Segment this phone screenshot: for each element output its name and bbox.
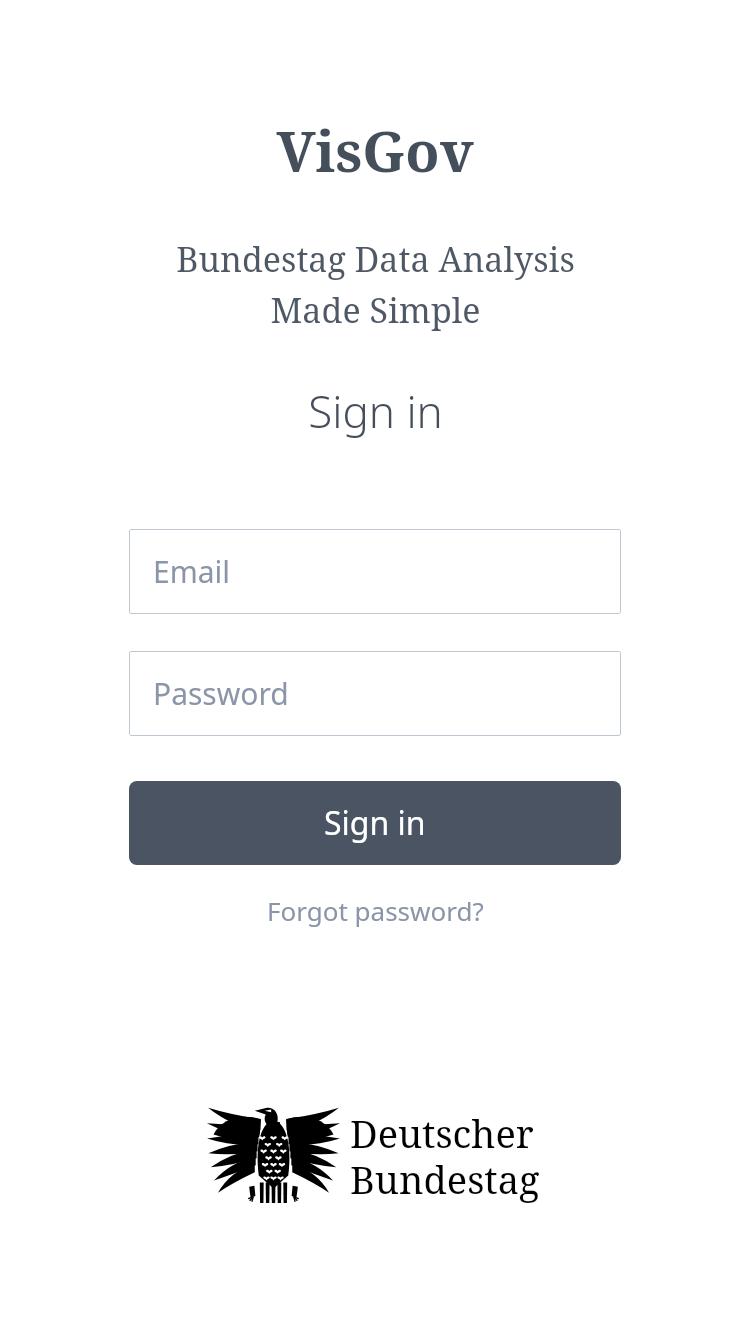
- staticText: Sign in: [308, 381, 443, 441]
- button[interactable]: Password: [129, 651, 621, 736]
- staticText: Password: [153, 673, 289, 714]
- other: Deutscher Bundestag: [211, 1102, 540, 1210]
- staticText: VisGov: [276, 112, 474, 188]
- button[interactable]: Forgot password?: [129, 889, 621, 932]
- staticText: Sign in: [324, 801, 426, 845]
- staticText: Forgot password?: [267, 893, 484, 928]
- button[interactable]: Sign in: [129, 781, 621, 865]
- staticText: Deutscher Bundestag: [350, 1107, 540, 1205]
- button[interactable]: Email: [129, 529, 621, 614]
- staticText: Bundestag Data Analysis Made Simple: [176, 236, 575, 333]
- staticText: Email: [153, 551, 231, 592]
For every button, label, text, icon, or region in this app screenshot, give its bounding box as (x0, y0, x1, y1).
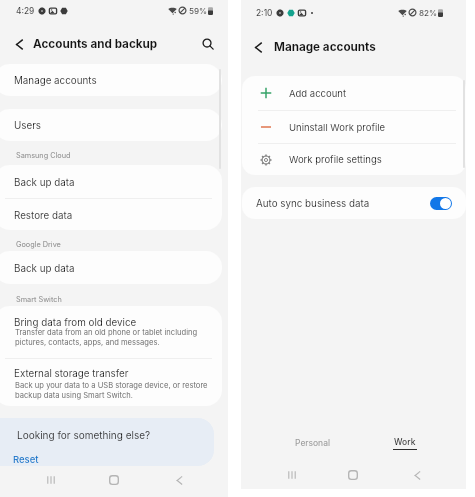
button[interactable]: Work profile settings (242, 144, 466, 175)
staticText: Back up data (14, 263, 75, 275)
button[interactable]: Uninstall Work profile (242, 111, 466, 143)
staticText: Manage accounts (274, 40, 376, 54)
staticText: 82% (419, 8, 438, 18)
button[interactable]: Reset (11, 453, 41, 466)
staticText: Google Drive (16, 240, 61, 249)
staticText: Auto sync business data (256, 198, 370, 210)
button[interactable]: Navigate up (247, 36, 269, 58)
button[interactable]: External storage transfer (0, 359, 222, 406)
staticText: Personal (295, 438, 330, 448)
button[interactable]: Back (407, 465, 427, 485)
button[interactable]: Search (196, 32, 220, 56)
button[interactable]: Recents (41, 470, 61, 490)
staticText: External storage transfer (14, 368, 129, 380)
staticText: 4:29 (16, 6, 35, 16)
button[interactable]: Work (375, 432, 435, 454)
button[interactable]: Add account (242, 76, 466, 110)
staticText: Samsung Cloud (16, 151, 71, 160)
button[interactable]: Auto sync business data (430, 197, 452, 210)
button[interactable]: Personal (277, 432, 347, 454)
staticText: Work (394, 437, 416, 447)
staticText: Uninstall Work profile (289, 122, 386, 133)
button[interactable]: Looking for something else? (0, 418, 214, 466)
staticText: Users (14, 120, 42, 132)
button[interactable]: Manage accounts (0, 64, 222, 96)
button[interactable]: Recents (282, 465, 302, 485)
button[interactable]: Home (104, 470, 124, 490)
staticText: Restore data (14, 210, 73, 222)
staticText: Back up data (14, 177, 75, 189)
staticText: Looking for something else? (17, 429, 151, 441)
button[interactable]: Back up data (0, 251, 222, 284)
button[interactable]: Home (343, 465, 363, 485)
staticText: Accounts and backup (33, 37, 158, 51)
button[interactable]: Back (169, 470, 189, 490)
staticText: Work profile settings (289, 154, 382, 165)
button[interactable]: Bring data from old device (0, 306, 222, 358)
staticText: Reset (13, 454, 39, 465)
staticText: 2:10 (256, 8, 273, 18)
button[interactable]: Navigate up (8, 33, 30, 55)
button[interactable]: Users (0, 109, 222, 141)
staticText: Bring data from old device (14, 317, 137, 329)
staticText: Back up your data to a USB storage devic… (15, 381, 213, 400)
staticText: Transfer data from an old phone or table… (15, 328, 213, 347)
staticText: Add account (289, 88, 347, 99)
staticText: Manage accounts (14, 75, 97, 87)
staticText: 59% (189, 6, 208, 16)
button[interactable]: Restore data (0, 199, 222, 230)
button[interactable]: Auto sync business data (242, 187, 466, 219)
staticText: Smart Switch (16, 295, 62, 304)
button[interactable]: Back up data (0, 165, 222, 198)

> **EXERCISE BRIEF**: Show each line of the material that includes the string "Bring" by copying it.

> **ANSWER SPACE**:
button[interactable]: Bring data from old device (0, 306, 222, 358)
staticText: Bring data from old device (14, 317, 137, 329)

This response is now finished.